If that's the case, whoever ordered them is a moron in the largest sense imaginable. How many people are going to convert half an olympic swimming pool?

Nobody has space for that fish. It can not be kept indoors. Period- and it's an amazon fish. If we lived in Miami and had 15,000 gal outdoor ponds, go for it. However, we live in Canada, where it freezes in winter, and this fish comes from the Amazon, near the equator, where it's always hot. Do the math.

Again, whoever ordered it is a giant moron.


----------



## dl88dl (Mar 8, 2010)

AquariAM said:


> If that's the case, whoever ordered them is a moron in the largest sense imaginable.
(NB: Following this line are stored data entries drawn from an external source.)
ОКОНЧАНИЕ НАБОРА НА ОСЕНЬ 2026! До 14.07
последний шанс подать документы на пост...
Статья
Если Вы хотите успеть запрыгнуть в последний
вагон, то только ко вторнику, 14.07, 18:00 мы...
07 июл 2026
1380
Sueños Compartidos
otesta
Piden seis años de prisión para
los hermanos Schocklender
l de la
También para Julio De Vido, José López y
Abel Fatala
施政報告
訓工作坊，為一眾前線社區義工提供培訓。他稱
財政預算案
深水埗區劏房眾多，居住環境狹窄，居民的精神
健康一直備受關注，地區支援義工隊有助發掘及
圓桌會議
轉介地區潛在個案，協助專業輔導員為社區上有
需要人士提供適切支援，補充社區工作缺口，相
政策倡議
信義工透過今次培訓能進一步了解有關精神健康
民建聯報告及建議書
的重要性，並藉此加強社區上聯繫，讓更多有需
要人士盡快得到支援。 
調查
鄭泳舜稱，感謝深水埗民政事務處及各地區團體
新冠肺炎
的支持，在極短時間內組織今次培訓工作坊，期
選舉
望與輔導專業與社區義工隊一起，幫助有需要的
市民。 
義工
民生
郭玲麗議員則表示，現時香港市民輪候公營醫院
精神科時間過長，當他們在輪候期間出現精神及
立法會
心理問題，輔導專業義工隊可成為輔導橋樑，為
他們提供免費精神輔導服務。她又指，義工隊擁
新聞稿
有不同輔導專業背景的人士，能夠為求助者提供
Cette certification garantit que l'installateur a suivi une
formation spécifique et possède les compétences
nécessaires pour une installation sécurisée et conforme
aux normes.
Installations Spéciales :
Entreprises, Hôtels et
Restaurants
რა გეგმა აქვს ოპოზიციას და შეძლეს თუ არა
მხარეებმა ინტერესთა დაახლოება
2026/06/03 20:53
How many people are going to convert half an olympic swimming pool?
> 
> Nobody has space for that fish. It can not be kept indoors. Period- and it's an amazon fish. If we lived in Miami and had 15,000 gal outdoor ponds, go for it. However, we live in Canada, where it freezes in winter, and this fish comes from the Amazon, near the equator, where it's always hot. Do the math.
> 
> Again, whoever ordered it is a giant moron.


I agree with you on this one...this fish can grow over 2 meters


----------



## Cypher (Apr 15, 2006)

Its a beautiful fish - and full sized adults are even more attractive. I saw a few 18 inch babies of these being sold in a fish store when I was still working in Singapore. Crazy to keep them in homes (unless u have an indoor swimming pool) as they actually get really, really big and have very large appetites to go with their size. Historically in the wild, specimens used to be caught that were over 3 meters long. Not too often now from what I hear.

Watch the documentary "Rivers of the sun: The amazon". Some nice shots of them there.


----------



## Guest (Mar 19, 2010)

bigfishy said:


> I was told by my MSN friend in Mississauga
> 
> I know they are cited and requires a permit to keep, but it doesn't hurt to take a look at the largest freshwater fish in the world!


They don't require a permit to keep, just to import. The are CITES appendix II


----------



## Darkside (Sep 14, 2009)

I can confirm that they are at that Big Al's.


----------



## ryno1974 (Dec 6, 2009)

Saw them there on Wednesday, was quite surprised. One was on hold for someone, the other 2 or 3 were available. I beleive they were 129 though.

Anyway, I have also seen adults in a massive 55,000 gallon tank, and they are BIG. And scary looking. I cant imagine who is going to buy those poor little guys.


----------